Without immediate intervention, the Great Barrier Reef could suffer irreparable damage, leading to the destruction of one of the most important marine ecosystems in the world.


Great Barrier Reef

Bleached coral in the Great Barrier Reef.


What is coral bleaching? 

Coral bleaching is a process where coral turns white due to the loss of symbiotic algae and photosynthetic pigments from stressors including changes in temperature, light and nutrients. This bleached coral is more susceptible to disease and can struggle to reproduce, sometimes leading to the collapse of entire marine ecosystems.

In the late 1990s, the Great Barrier Reef underwent repeated mass bleaching due to marine heatwaves brought about through climate change. Since then, every part of the reef has experienced bleaching at least once, with some areas suffering from four consecutive bleachings, without leaving enough time for a proper recovery.


Proportion of individual reefs across the Great Barrier Reef that endured heat stress of more than 4 Degree Heating Weeks. Analysis provided to Climate Council, based on NOAA Coral Reef Watch.


According to the Climate Council, more than 90 percent of the excess heat trapped in our atmospheric system due to climate change is absorbed into the ocean. Sadly 14 March 2024 marked a full year on which a new global average sea surface temperature record was set each day.

The reef was listed as one of the natural wonders of the world on the World Heritage List in 1981. It is a site of incredible natural beauty and significant environmental importance. In light of current climate research, experts are stressing the need for action.


A reef in recovery  

The recent report was conducted by the Great Barrier Reef Marine Park Authority (GBRMPA), the National Oceanic and Atmospheric Administration (NOAA) in the United States, and other organisations.

Surveys of the area revealed that 80 percent of the Great Barrier Reef is currently enduring dangerous levels of heating, at over 4 degree heating weeks, and almost half of the individual reefs are experiencing heat stress.

The scientists identified coral bleaching across an area similar in size to the total land burned during the Black Summer fires of 2019-2020. This bleaching is currently occurring at lower depths than before, killing centuries-old corals. 



While it took about 8000 years for the Great Barrier Reef to develop, it could be destroyed in record time unless something is done. It is the world’s largest collection of coral reefs, according to UNESCO, home to 400 types of coral, 1,500 species of fish and 4,000 types of mollusc. 

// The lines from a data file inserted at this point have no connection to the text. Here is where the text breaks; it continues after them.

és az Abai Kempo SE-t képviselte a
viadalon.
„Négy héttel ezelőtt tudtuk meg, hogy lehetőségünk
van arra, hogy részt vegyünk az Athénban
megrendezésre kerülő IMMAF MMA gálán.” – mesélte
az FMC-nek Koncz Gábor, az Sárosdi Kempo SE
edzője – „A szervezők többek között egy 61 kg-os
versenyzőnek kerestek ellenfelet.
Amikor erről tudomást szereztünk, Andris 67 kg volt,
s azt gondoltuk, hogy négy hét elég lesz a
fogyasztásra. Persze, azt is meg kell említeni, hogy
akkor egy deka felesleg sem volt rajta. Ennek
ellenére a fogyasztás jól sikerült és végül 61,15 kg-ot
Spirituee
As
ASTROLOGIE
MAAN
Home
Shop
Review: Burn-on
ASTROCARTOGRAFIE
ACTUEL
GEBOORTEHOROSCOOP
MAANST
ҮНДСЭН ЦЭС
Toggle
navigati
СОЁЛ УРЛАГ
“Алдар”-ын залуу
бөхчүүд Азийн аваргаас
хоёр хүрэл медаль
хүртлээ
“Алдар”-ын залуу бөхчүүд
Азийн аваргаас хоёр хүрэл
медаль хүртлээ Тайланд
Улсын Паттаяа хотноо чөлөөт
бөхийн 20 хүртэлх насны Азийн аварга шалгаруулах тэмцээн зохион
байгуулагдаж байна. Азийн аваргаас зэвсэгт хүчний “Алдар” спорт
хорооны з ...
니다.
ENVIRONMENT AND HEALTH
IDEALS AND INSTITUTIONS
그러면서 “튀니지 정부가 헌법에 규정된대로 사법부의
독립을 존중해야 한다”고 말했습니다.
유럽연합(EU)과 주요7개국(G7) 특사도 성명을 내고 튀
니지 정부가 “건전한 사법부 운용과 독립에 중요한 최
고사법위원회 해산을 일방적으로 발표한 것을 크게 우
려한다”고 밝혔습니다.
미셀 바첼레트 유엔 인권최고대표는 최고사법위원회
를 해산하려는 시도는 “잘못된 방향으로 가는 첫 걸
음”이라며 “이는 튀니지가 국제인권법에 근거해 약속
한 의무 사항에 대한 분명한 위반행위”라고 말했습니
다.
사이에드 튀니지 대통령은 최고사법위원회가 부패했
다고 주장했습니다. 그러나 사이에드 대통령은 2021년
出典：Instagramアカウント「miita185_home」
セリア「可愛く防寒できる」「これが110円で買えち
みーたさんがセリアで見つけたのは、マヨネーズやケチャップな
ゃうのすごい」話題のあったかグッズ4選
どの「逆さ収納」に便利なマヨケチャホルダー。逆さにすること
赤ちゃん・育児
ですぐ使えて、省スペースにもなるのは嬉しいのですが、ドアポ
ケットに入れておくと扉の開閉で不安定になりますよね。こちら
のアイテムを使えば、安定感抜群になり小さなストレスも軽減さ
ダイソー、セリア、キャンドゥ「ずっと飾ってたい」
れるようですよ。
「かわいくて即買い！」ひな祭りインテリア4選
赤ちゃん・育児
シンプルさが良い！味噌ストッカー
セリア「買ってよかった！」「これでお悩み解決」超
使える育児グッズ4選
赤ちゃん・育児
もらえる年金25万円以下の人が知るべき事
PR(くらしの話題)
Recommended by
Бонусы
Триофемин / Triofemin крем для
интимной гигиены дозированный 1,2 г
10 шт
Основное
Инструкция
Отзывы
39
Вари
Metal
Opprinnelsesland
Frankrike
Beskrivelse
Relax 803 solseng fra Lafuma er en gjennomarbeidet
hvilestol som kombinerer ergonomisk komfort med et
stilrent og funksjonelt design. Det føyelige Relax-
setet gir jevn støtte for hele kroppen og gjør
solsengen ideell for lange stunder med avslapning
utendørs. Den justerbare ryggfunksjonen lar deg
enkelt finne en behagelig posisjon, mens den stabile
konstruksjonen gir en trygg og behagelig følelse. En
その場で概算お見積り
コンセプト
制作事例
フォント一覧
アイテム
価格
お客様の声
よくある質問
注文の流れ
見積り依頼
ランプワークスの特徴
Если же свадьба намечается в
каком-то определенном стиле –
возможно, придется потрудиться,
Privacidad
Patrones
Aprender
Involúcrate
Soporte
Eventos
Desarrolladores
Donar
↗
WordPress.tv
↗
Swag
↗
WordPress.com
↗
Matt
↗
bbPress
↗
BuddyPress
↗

Amanda McKenzie, Climate Council CEO, stresses the need for change.

“The survival of the reef – and all life that depends on it – hinges on our willingness to drastically cut climate pollution in the 2020s, which means scaling up clean energy as quickly as possible so we can phase out coal, oil and gas,” she explains.

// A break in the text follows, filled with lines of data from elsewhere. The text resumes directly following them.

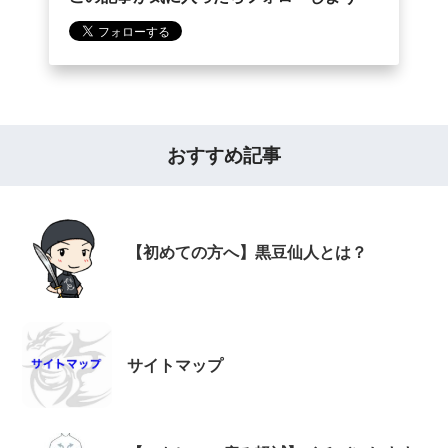
おすすめ記事
【初めての方へ】黒豆仙人とは？
サイトマップ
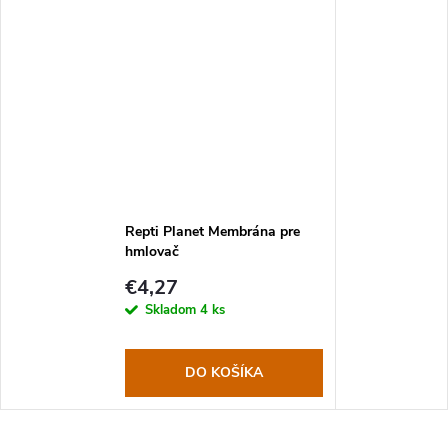
Repti Planet Membrána pre
hmlovač
€4,27
Skladom
4 ks
DO KOŠÍKA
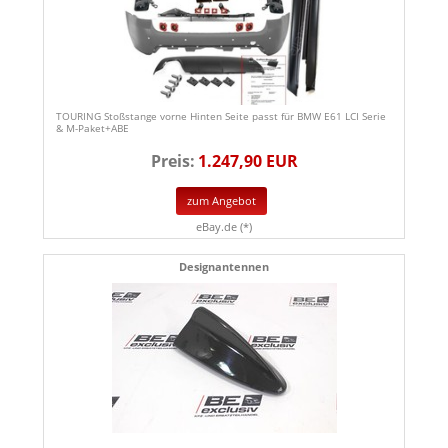
TOURING Stoßstange vorne Hinten Seite passt für BMW E61 LCI Serie
& M-Paket+ABE
Preis:
1.247,90 EUR
zum Angebot
eBay.de (*)
Designantennen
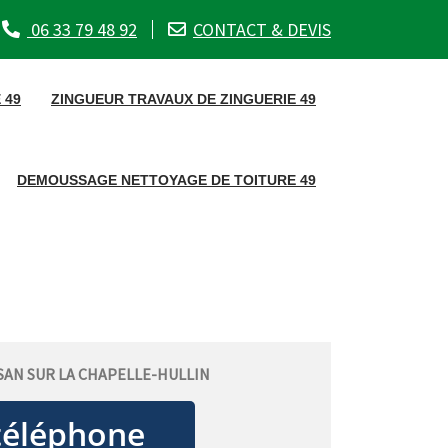
06 33 79 48 92
CONTACT & DEVIS
 49
ZINGUEUR TRAVAUX DE ZINGUERIE 49
DEMOUSSAGE NETTOYAGE DE TOITURE 49
SAN SUR LA CHAPELLE-HULLIN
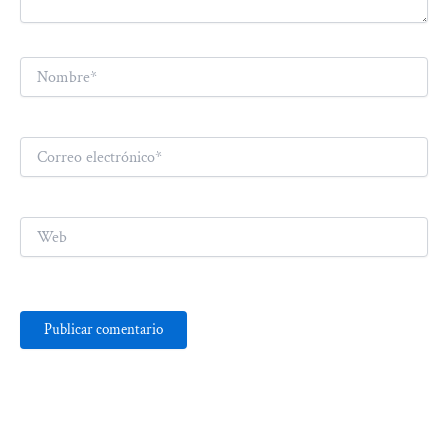
Nombre*
Correo
electrónico*
Web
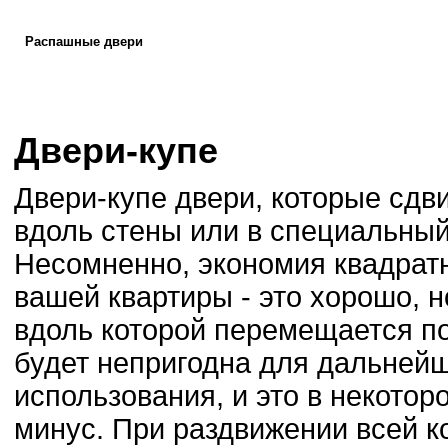
Распашные двери
Двери-купе
Двери-купе двери, которые сдв
вдоль стены или в специальный
Несомненно, экономия квадрат
вашей квартиры - это хорошо, н
вдоль которой перемещается по
будет непригодна для дальней
использования, и это в некото
минус. При раздвижении всей к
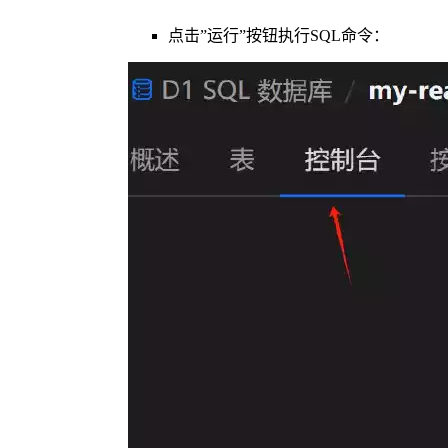
点击”运行”按钮执行SQL命令：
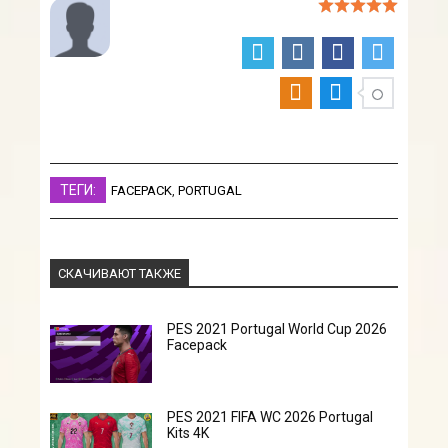
ТЕГИ:
FACEPACK
,
PORTUGAL
СКАЧИВАЮТ ТАКЖЕ
PES 2021 Portugal World Cup 2026
Facepack
PES 2021 FIFA WC 2026 Portugal
Kits 4K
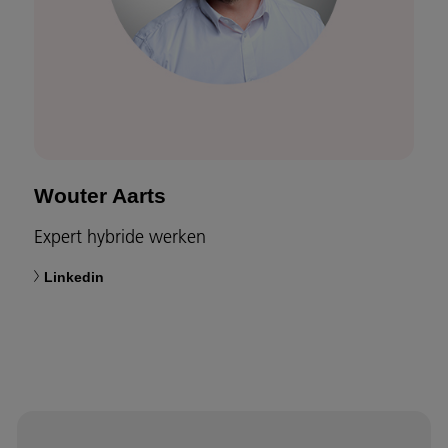
Wouter Aarts
Expert hybride werken
Linkedin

Similarly, Research Director at the Climate Council, Dr Simon Bradshaw, believes that the Great Barrier Reef is in crisis.

“Marine heatwaves, fuelled by climate pollution, have dealt blow after blow to the Great Barrier Reef. We’re likely now witnessing the most widespread and severe mass bleaching event ever recorded. 

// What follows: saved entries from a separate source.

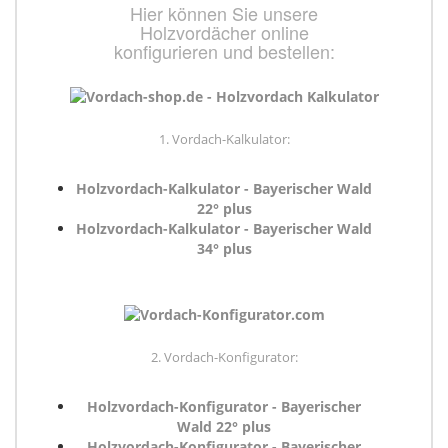
Hier können Sie unsere
Holzvordächer online
konfigurieren und bestellen:
1. Vordach-Kalkulator:
Holzvordach-Kalkulator - Bayerischer Wald
22° plus
Holzvordach-Kalkulator - Bayerischer Wald
34° plus
2. Vordach-Konfigurator:
Holzvordach-Konfigurator - Bayerischer
Wald 22° plus
Holzvordach-Konfigurator - Bayerischer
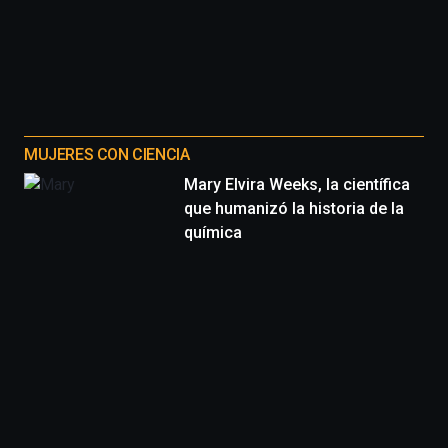
MUJERES CON CIENCIA
Mary Elvira Weeks, la científica
que humanizó la historia de la
química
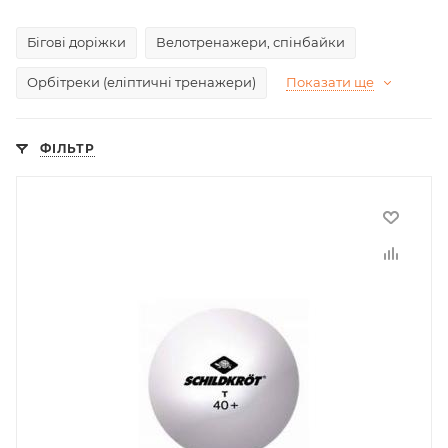
Бігові доріжки
Велотренажери, спінбайки
Орбітреки (еліптичні тренажери)
Показати ще
ФІЛЬТР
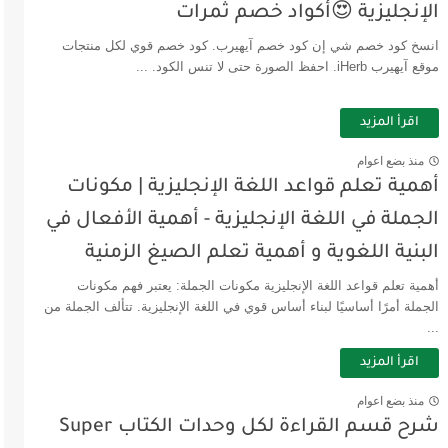
الإنجليزية 😍أكواد خصم ثمرات
انسخ كود خصم شي إن كود خصم آيهيرب. كود خصم قوي لكل منتجات
موقع آيهيرب iHerb. احفظ الصورة حتى لا تنس الكود. ...
اقرأ المزيد
منذ بضع اعوام
أهمية تعلم قواعد اللغة الإنجليزية | مكونات
الجملة في اللغة الإنجليزية - أهمية الأفعال في
البنية اللغوية و أهمية تعلم الصيغ الزمنية
أهمية تعلم قواعد اللغة الإنجليزية مكونات الجملة: يعتبر فهم مكونات
الجملة أمرًا أساسيًا لبناء أساس قوي في اللغة الإنجليزية. تتألف الجملة من
...
اقرأ المزيد
منذ بضع اعوام
شرح قسم القراءة لكل وحدات الكتاب Super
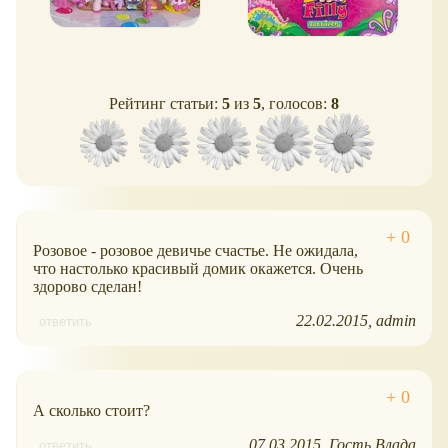
Рейтинг статьи:
5
из
5
, голосов:
8
Розовое - розовое девичье счастье. Не ожидала,
что настолько красивый домик окажется. Очень
здорово сделан!
22.02.2015
admin
ответить
А сколько стоит?
07.03.2015
Гость Влада
ответить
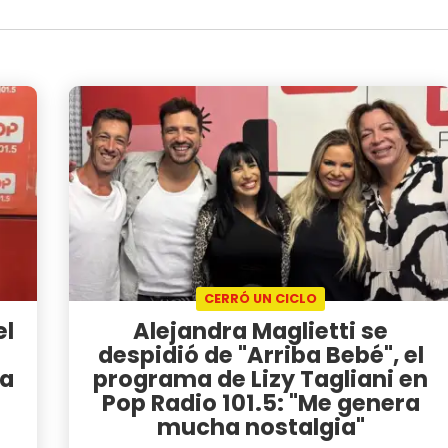
CERRÓ UN CICLO
el
Alejandra Maglietti se
despidió de "Arriba Bebé", el
ra
programa de Lizy Tagliani en
Pop Radio 101.5: "Me genera
mucha nostalgia"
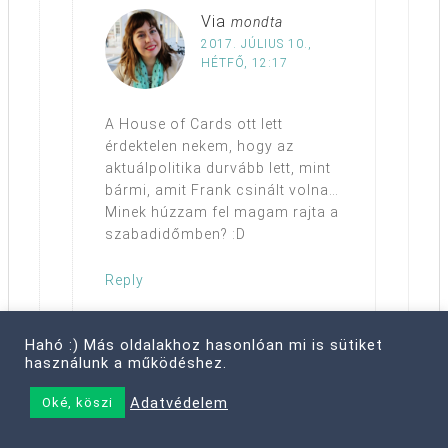
Via
mondta
2017. JÚLIUS 10.,
HÉTFŐ, 12:17
A House of Cards ott lett
érdektelen nekem, hogy az
aktuálpolitika durvább lett, mint
bármi, amit Frank csinált volna…
Minek húzzam fel magam rajta a
szabadidőmben? :D
Reply
Hahó :) Más oldalakhoz hasonlóan mi is sütiket
használunk a működéshez.
Adatvédelem
Oké, köszi
evuka
mondta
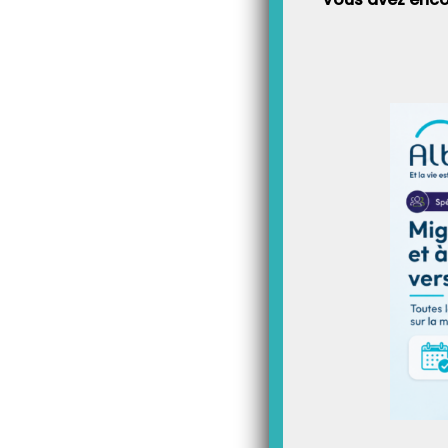
Comment se libérer de ce
toutes les obligations ma
propose des réponses s
Le quotidien d’
professionnelle
Depuis des années, les étude
l’exaspération, la colère 
le manque de reconnaissance
important des revendications
autour de leur emploi du tem
évoquent ainsi des agendas 
une simplification de toute
Au quotidien, l’infirmier libé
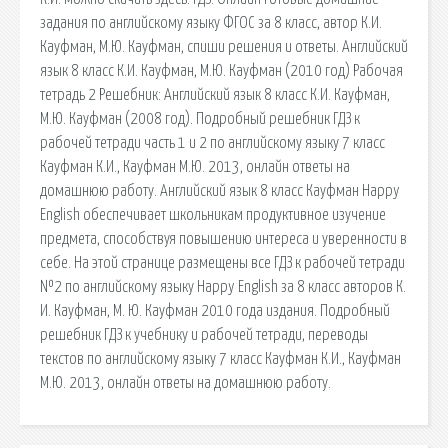
задания по английскому языку ФГОС за 8 класс, автор К.И.
Кауфман, М.Ю. Кауфман, спиши решения и ответы. Английский
язык 8 класс К.И. Кауфман, М.Ю. Кауфман (2010 год) Рабочая
тетрадь 2 Решебник: Английский язык 8 класс К.И. Кауфман,
М.Ю. Кауфман (2008 год). Подробный решебник ГДЗ к
рабочей тетради часть 1 и 2 по английскому языку 7 класс
Кауфман К.И., Кауфман М.Ю. 2013, онлайн ответы на
домашнюю работу. Английский язык 8 класс Кауфман Happy
English обеспечивает школьникам продуктивное изучение
предмета, способствуя повышению интереса и уверенности в
себе. На этой странице размещены все ГДЗ к рабочей тетради
№2 по английскому языку Happy English за 8 класс авторов К.
И. Кауфман, М. Ю. Кауфман 2010 года издания. Подробный
решебник ГДЗ к учебнику и рабочей тетради, переводы
текстов по английскому языку 7 класс Кауфман К.И., Кауфман
М.Ю. 2013, онлайн ответы на домашнюю работу.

“Southernmost parts of the Reef, which had been largely spared previously, have been hit particularly hard this time, with bleaching affecting many more species, extending to greater depths, and affecting some of the oldest and most resilient corals.

“This is a disaster at our doorstep: a direct result of collective failure to cut climate pollution fast enough. Australia can accelerate the build out of renewable energy and move swiftly beyond fossil fuels so that we protect the places we all love and depend on before it’s too late.”